▸ **Work item**: Find the line holding "Кинопоиск PRO" in the entries below. Give it again exactly, along with every line after it up to and including the line holding "Проект компании".

****

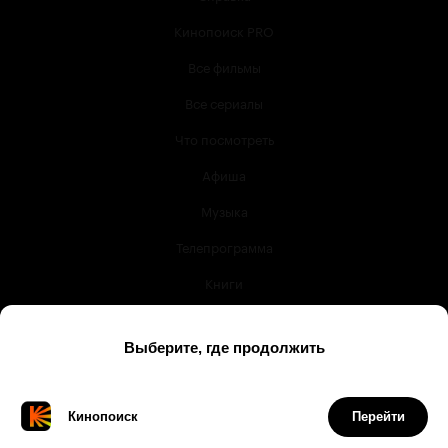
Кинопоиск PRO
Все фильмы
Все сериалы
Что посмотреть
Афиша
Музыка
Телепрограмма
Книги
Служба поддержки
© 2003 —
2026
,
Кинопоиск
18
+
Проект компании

****

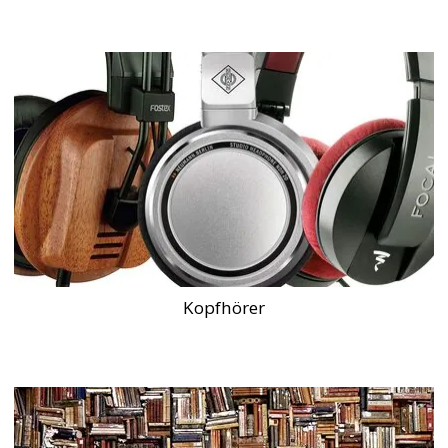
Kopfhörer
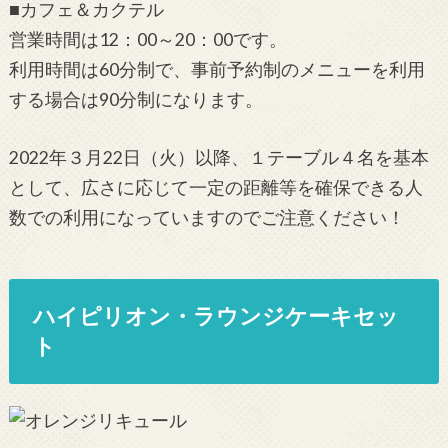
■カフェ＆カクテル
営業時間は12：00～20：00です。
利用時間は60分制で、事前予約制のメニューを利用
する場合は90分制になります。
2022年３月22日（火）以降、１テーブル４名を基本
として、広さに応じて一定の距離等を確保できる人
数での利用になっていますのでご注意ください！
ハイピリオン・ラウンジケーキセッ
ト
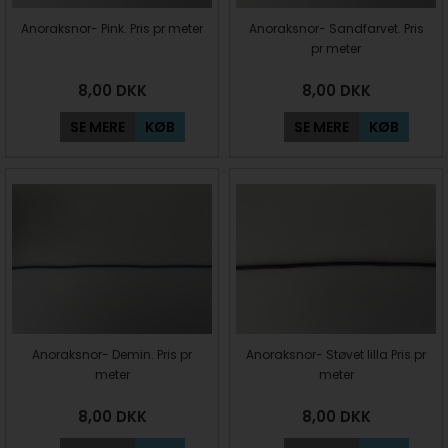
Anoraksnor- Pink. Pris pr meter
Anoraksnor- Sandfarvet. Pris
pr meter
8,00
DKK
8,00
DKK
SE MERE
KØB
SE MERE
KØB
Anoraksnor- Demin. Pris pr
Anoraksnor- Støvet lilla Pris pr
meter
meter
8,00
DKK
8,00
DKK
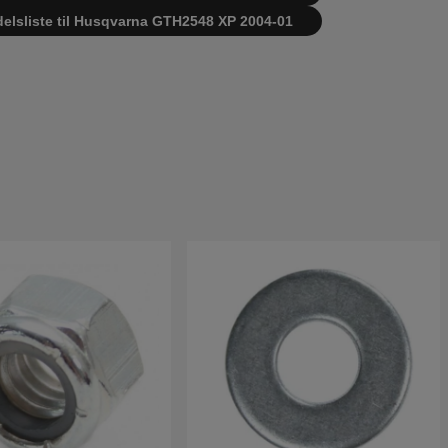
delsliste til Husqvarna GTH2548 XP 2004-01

****

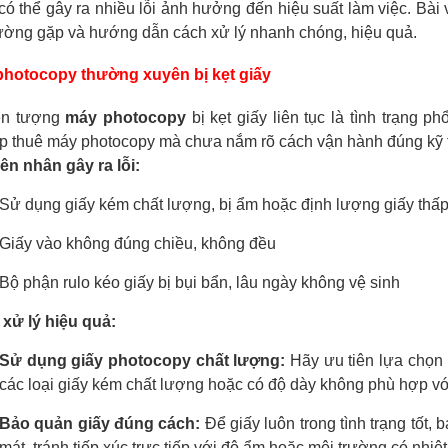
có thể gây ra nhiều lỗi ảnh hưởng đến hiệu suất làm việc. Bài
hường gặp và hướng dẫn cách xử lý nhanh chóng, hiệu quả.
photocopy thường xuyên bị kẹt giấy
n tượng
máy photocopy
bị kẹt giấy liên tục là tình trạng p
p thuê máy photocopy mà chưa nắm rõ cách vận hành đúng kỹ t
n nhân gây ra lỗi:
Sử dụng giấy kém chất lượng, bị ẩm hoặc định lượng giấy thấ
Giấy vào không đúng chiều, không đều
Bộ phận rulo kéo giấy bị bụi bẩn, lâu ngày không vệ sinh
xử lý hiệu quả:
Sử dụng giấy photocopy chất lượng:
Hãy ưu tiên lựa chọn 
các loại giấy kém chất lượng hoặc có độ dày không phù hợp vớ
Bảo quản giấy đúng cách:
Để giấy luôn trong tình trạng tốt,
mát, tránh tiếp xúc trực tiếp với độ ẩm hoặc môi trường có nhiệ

****

▸ **Answer for the task**:
Кинопоиск PRO
Все фильмы
Все сериалы
Что посмотреть
Афиша
Музыка
Телепрограмма
Книги
Служба поддержки
© 2003 —
2026
,
Кинопоиск
18
+
Проект компании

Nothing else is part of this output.